### WORK TO COMPLETE
Looking at the data below, count the lines that contain the string "Externer". Write only the total.

### DATA FOR REVIEW
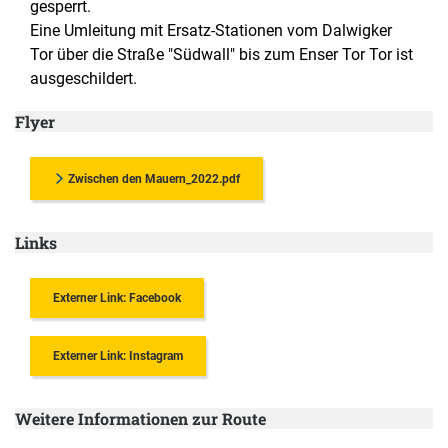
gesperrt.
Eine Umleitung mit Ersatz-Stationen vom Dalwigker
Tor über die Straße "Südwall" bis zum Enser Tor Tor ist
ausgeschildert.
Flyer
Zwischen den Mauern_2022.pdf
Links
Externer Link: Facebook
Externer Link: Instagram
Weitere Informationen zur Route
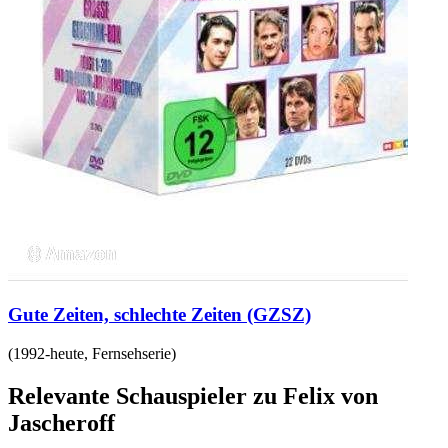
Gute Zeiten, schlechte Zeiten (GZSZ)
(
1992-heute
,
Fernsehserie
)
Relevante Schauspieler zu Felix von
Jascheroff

...

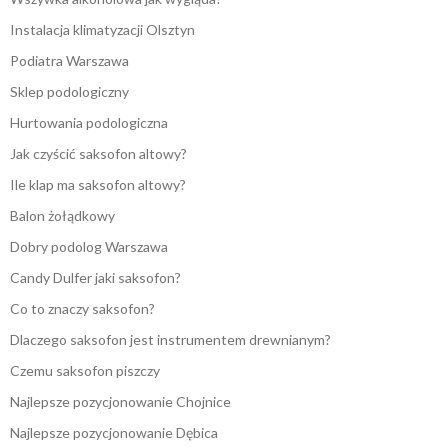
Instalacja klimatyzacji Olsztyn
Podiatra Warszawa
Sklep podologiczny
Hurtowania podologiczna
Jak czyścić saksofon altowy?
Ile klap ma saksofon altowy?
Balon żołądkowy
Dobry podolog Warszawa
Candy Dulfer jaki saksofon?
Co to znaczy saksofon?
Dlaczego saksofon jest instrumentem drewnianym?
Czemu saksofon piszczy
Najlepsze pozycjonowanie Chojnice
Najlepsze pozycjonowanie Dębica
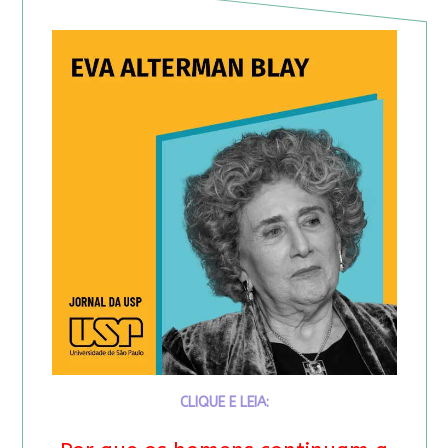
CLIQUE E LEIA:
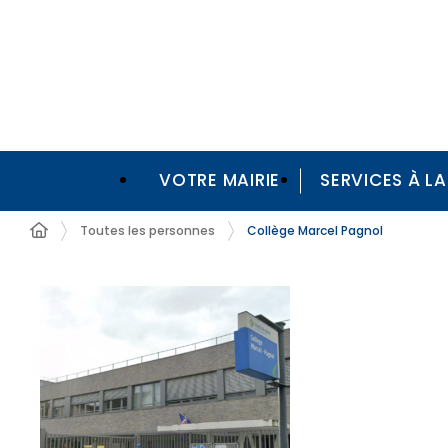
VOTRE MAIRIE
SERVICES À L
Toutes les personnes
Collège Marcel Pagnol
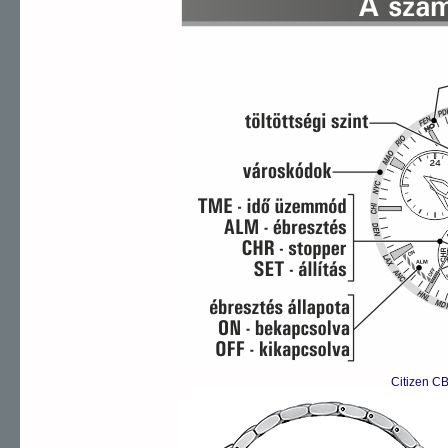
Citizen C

---

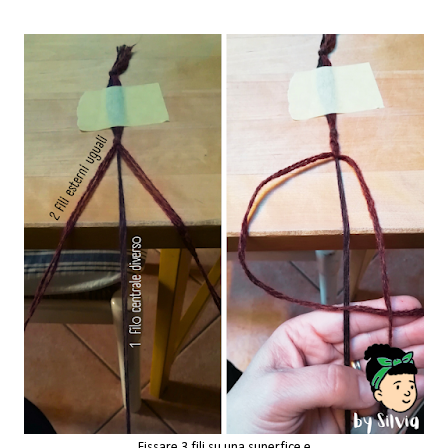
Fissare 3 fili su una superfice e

### WORKED SOLUTION
2